During the second and third quarters of fiscal 2024, net sales (primarily in our Satellite and Space Communications segment) reflected delays in the timing of our receipt of and performance on orders, principally as a result of our financial condition at the time, including uncertainties relating to the refinancing of our Prior Credit Facility (which we completed subsequent to quarter end). Such conditions affected our liquidity and gave rise to substantial doubt regarding our ability to continue as a going concern, which we believe: (i) temporarily slowed down our receipt of orders from customers, as well as components from suppliers, and (ii) caused a decline in our common stock price of approximately 81.4% between August 1, 2023 and April 30, 2024, from $10.09 per share to $1.88 per share. We determined the sustained decline in market capitalization, based on our publicly quoted share price, represented a triggering event requiring an interim impairment test of goodwill. We performed an interim step one quantitative test for our Satellite and Space Communications and Terrestrial and Wireless Networks reporting units as of April 30, 2024, utilizing the same approaches as the August 1, 2023 quantitative test discussed above. Ultimately, based on our quantitative evaluations, we determined that our Satellite and Space Communications and Terrestrial and Wireless Networks reporting units had estimated fair values in excess of their carrying values of at least 10.2% and 11.7%, respectively, and concluded that our goodwill was not impaired.

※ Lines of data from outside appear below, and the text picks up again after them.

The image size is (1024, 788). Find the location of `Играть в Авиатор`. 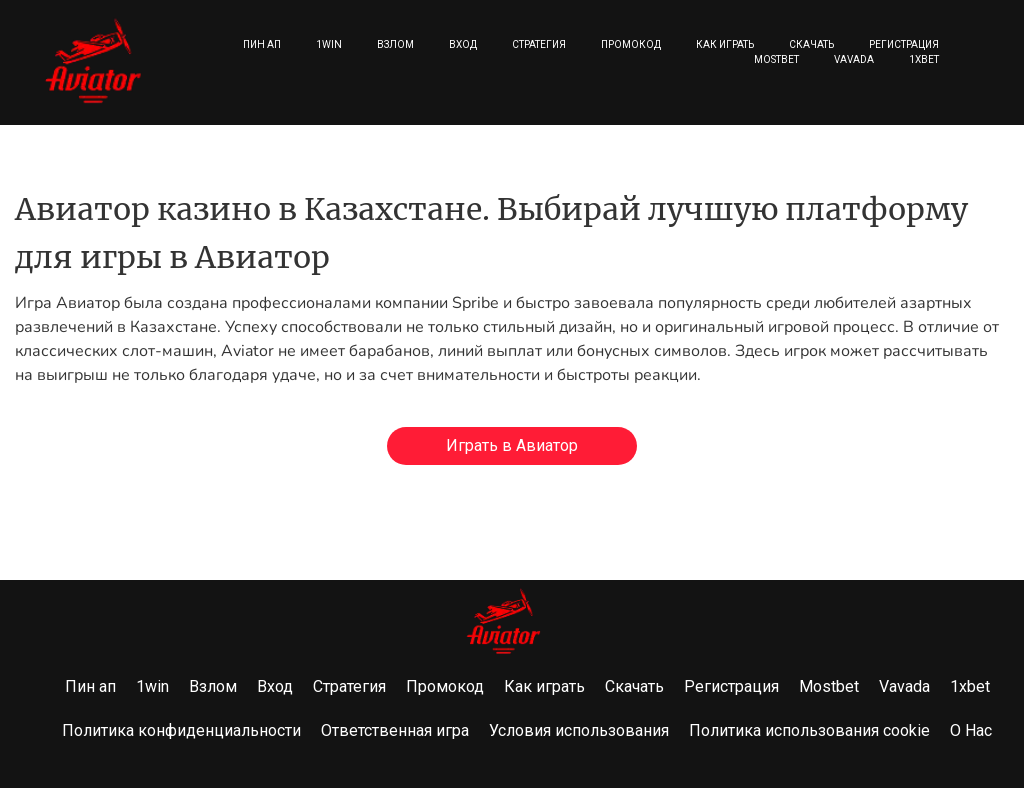 Играть в Авиатор is located at coordinates (512, 445). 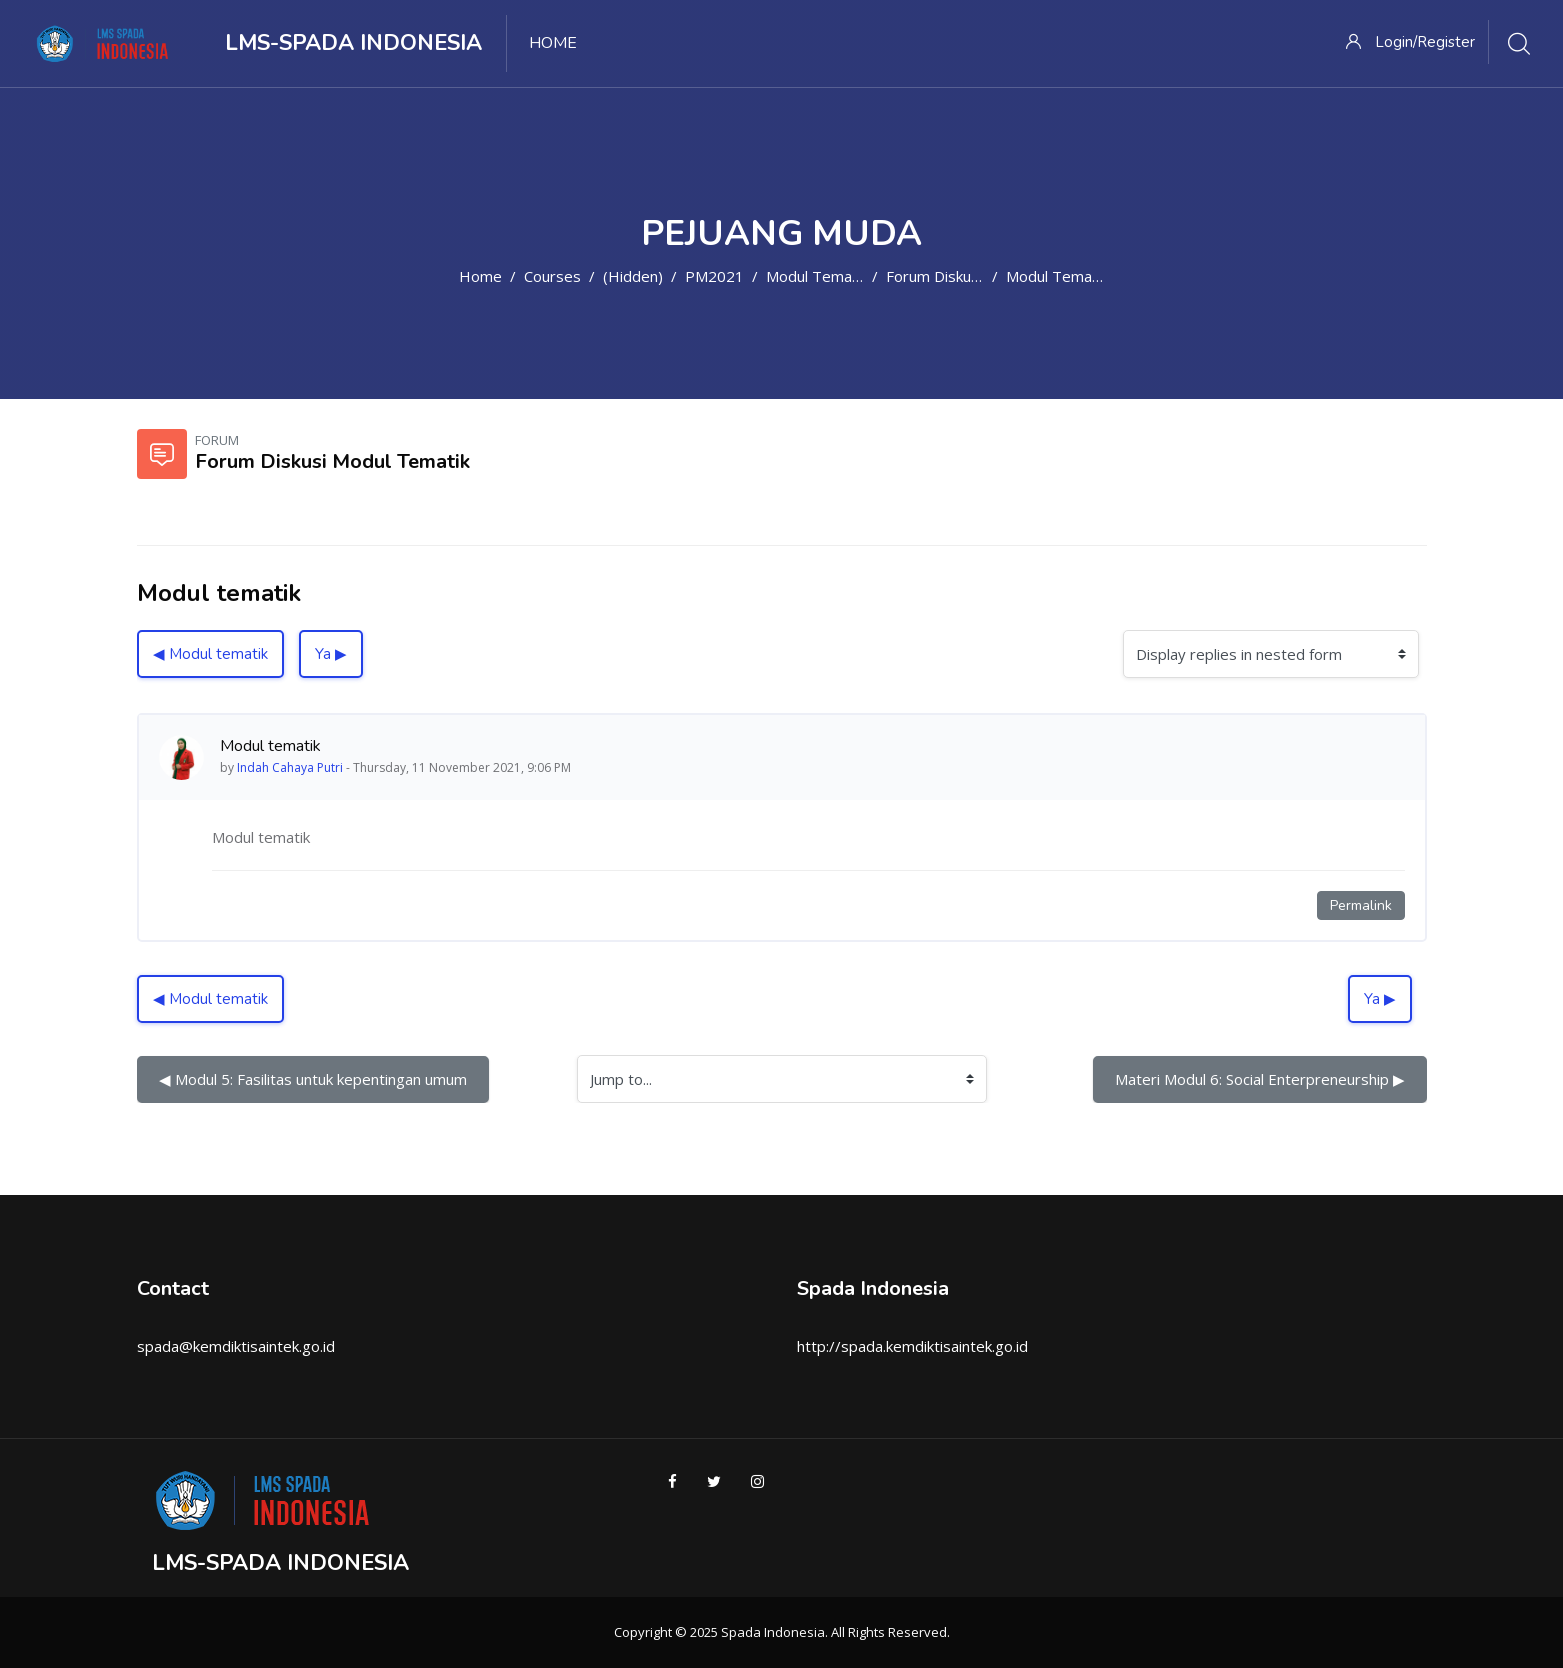 This screenshot has height=1668, width=1563. Describe the element at coordinates (714, 276) in the screenshot. I see `PM2021` at that location.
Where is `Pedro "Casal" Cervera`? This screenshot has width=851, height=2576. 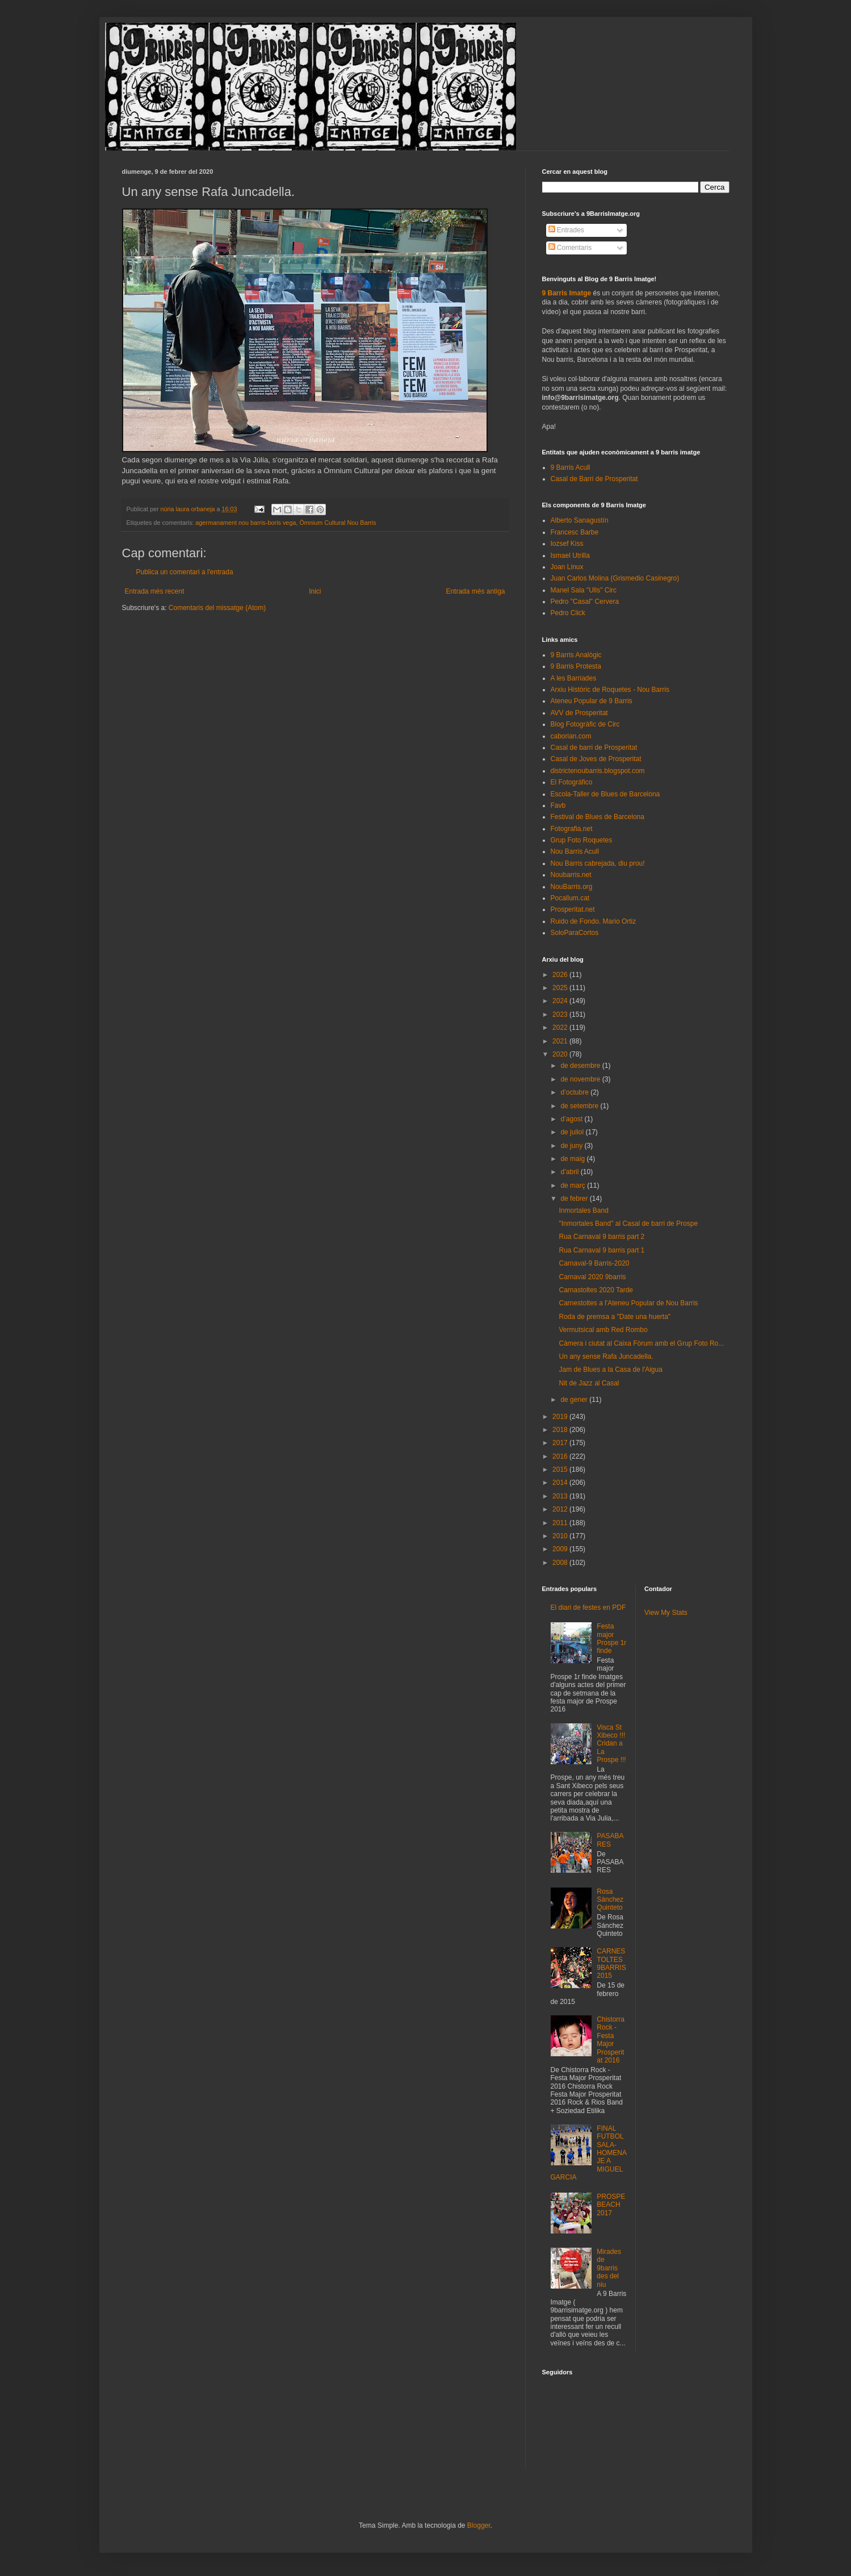 Pedro "Casal" Cervera is located at coordinates (585, 602).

Our interim analysis used significant assumptions, including expected future revenue growth rates, profit margins and discount rates. Although we believe the assumptions and estimates we have made are reasonable and appropriate, different assumptions and estimates could materially impact our reported financial results. Different assumptions of the anticipated future results and growth from our businesses could result in an impairment charge, which would decrease GAAP operating income and result in lower asset values on our condensed consolidated balance sheet. The estimated fair values of our Satellite and Space Communications and Terrestrial and Wireless Networks reporting units exceed their carrying values by more than 10.0%. As a measure of sensitivity of the fair value for the Satellite and Space Communications and Terrestrial and Wireless Networks reporting units, while holding all other assumptions constant, an increase in the discount rate of 100 basis points or a decrease of 100 basis points in the revenue growth rate assumptions for each forecasted period used to determine the fair value of each reporting unit would not result in an impairment of goodwill.

In addition, as disclosed in Note (1) - "General - Liquidity and Going Concern," we have engaged a third-party financial advisor to assist us with, among other things, discussions and negotiations with our existing and new lenders, as well as to seek other sources of credit and outside capital. Although we have completed the refinancing of our Prior Credit Facility subsequent to quarter end, a sustained significant decline in our actual operating performance, as compared to our forecast, and/or a continued sustained decline in our common stock price, may require us to perform another interim quantitative goodwill impairment test, which may result in an impairment of the goodwill assigned to one or both of our reporting units by an amount that could be material if we conclude our forecasted operating results will be adversely impacted for the foreseeable future.

In any event, we are required to perform our next annual goodwill impairment analysis on August 1, 2024 (the start of our fiscal 2025). If our assumptions and related estimates change in the future, or if we change our reporting unit structure or other events and circumstances change (e.g., a sustained decrease in the price of our common stock (considered on both absolute terms and relative to peers)), we may be required to record impairment charges when we perform these tests, or in other future periods. Any impairment charges that we may record in the future could be material to our results of operations and financial condition.